- **EXERCISE**
Find the line containing "TVLF405 (184, 952)" in the entries below. Restate it and each line after it, word for word, up to and including the line containing "Viết Đánh giá".
** DATA follows **
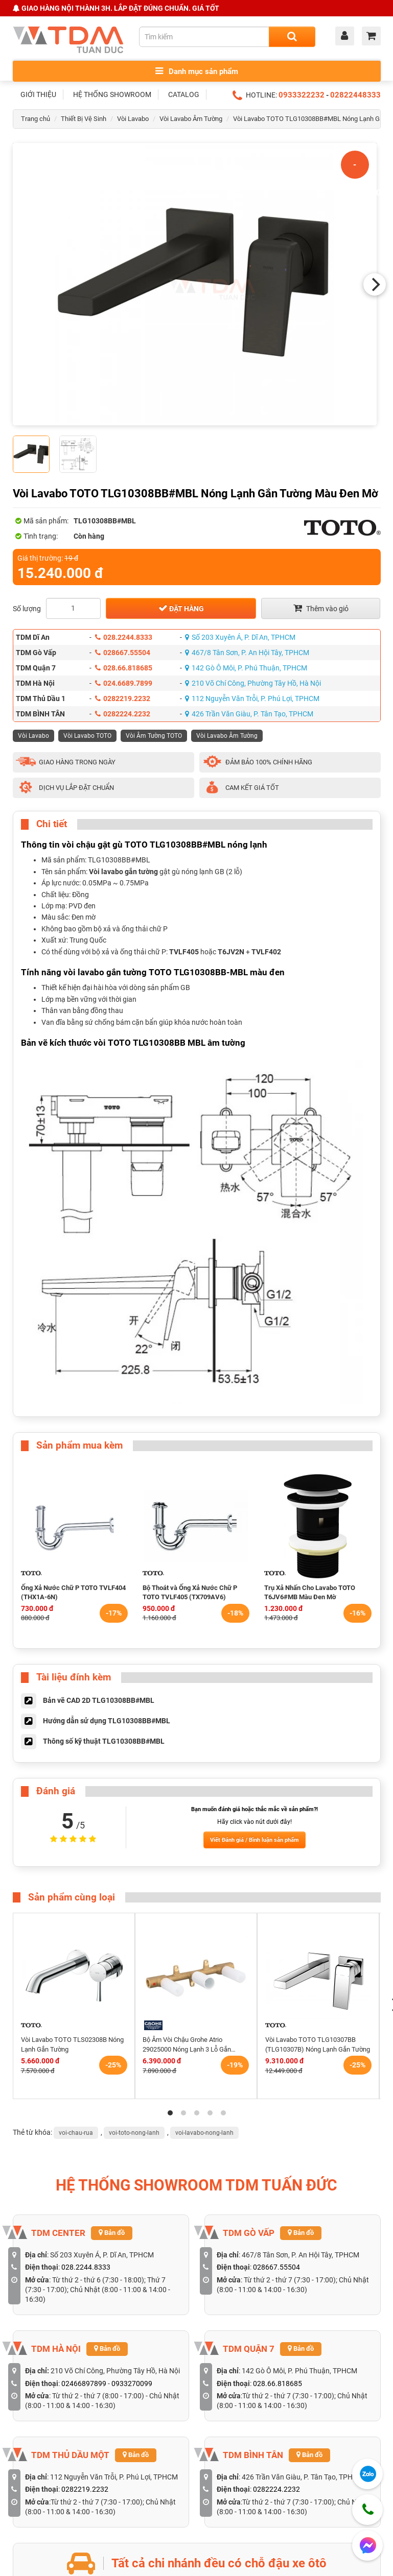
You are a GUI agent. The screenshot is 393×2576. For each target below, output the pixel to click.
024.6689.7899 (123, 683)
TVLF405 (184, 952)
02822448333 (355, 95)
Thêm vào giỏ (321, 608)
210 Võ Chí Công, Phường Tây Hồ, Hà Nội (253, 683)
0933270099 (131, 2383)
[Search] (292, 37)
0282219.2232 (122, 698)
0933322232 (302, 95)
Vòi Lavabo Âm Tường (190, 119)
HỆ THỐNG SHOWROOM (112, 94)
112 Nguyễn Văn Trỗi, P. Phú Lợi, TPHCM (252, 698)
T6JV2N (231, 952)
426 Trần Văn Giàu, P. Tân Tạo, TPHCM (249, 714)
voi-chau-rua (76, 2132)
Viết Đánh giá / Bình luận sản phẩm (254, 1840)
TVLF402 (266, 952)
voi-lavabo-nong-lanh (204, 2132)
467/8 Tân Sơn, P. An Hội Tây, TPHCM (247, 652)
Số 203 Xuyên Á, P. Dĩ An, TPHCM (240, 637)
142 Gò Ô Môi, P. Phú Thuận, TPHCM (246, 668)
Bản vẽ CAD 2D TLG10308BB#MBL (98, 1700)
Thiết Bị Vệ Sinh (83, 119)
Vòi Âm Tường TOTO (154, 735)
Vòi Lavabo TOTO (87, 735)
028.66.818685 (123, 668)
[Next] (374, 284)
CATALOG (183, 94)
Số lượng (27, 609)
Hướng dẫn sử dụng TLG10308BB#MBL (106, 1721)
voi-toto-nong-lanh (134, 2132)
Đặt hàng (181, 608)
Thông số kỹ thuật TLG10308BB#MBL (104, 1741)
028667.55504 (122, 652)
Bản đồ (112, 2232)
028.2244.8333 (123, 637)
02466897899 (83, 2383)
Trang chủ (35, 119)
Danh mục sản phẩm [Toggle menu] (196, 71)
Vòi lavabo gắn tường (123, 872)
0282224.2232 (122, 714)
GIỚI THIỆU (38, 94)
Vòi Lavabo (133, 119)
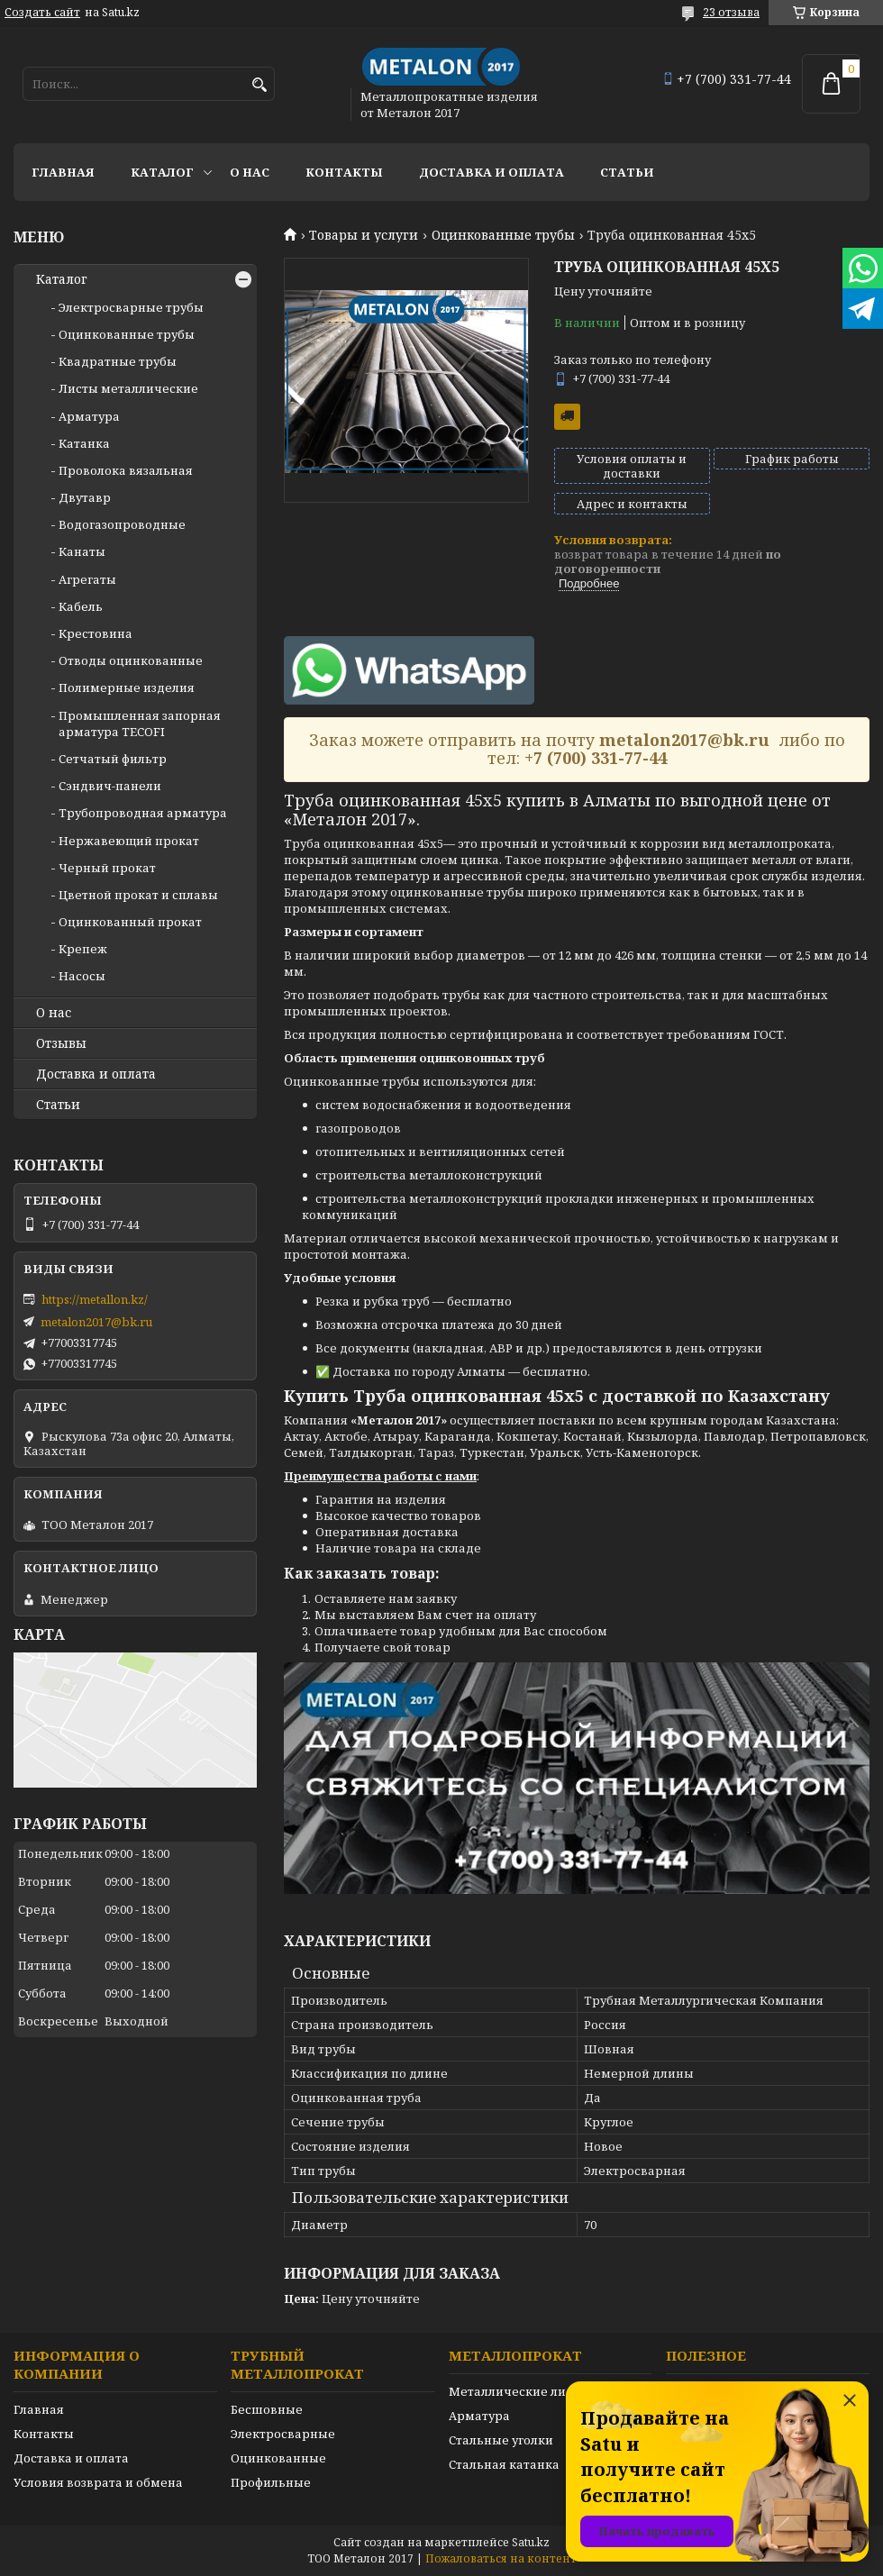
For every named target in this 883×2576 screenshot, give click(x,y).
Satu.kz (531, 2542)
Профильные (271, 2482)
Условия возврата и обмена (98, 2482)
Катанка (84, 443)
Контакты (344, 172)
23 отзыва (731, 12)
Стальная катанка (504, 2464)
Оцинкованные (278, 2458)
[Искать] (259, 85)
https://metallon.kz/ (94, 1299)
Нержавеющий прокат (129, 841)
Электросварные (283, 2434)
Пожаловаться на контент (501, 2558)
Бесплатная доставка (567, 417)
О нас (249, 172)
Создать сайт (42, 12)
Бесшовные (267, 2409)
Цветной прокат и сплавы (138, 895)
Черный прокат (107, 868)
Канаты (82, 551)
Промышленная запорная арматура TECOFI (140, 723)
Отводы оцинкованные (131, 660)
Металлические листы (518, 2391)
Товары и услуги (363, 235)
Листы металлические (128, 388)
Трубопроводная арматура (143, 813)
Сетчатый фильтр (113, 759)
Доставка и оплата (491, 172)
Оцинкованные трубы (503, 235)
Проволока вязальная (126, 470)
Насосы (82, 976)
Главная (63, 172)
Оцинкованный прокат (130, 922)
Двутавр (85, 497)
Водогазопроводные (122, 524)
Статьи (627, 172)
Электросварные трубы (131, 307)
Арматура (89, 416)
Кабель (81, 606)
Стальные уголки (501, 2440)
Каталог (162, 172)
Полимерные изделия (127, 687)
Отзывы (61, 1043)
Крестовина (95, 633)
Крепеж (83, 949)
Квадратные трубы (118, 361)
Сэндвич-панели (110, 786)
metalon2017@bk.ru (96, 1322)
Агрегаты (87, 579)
** End of DATA **
- **RESPONSE TO THIS EXERCISE**
TVLF405 (184, 952)
02822448333 (355, 95)
Thêm vào giỏ (321, 608)
210 Võ Chí Công, Phường Tây Hồ, Hà Nội (253, 683)
0933270099 (131, 2383)
[Search] (292, 37)
0282219.2232 (122, 698)
0933322232 (302, 95)
Vòi Lavabo Âm Tường (190, 119)
HỆ THỐNG SHOWROOM (112, 94)
112 Nguyễn Văn Trỗi, P. Phú Lợi, TPHCM (252, 698)
T6JV2N (231, 952)
426 Trần Văn Giàu, P. Tân Tạo, TPHCM (249, 714)
voi-chau-rua (76, 2132)
Viết Đánh giá / Bình luận sản phẩm (254, 1840)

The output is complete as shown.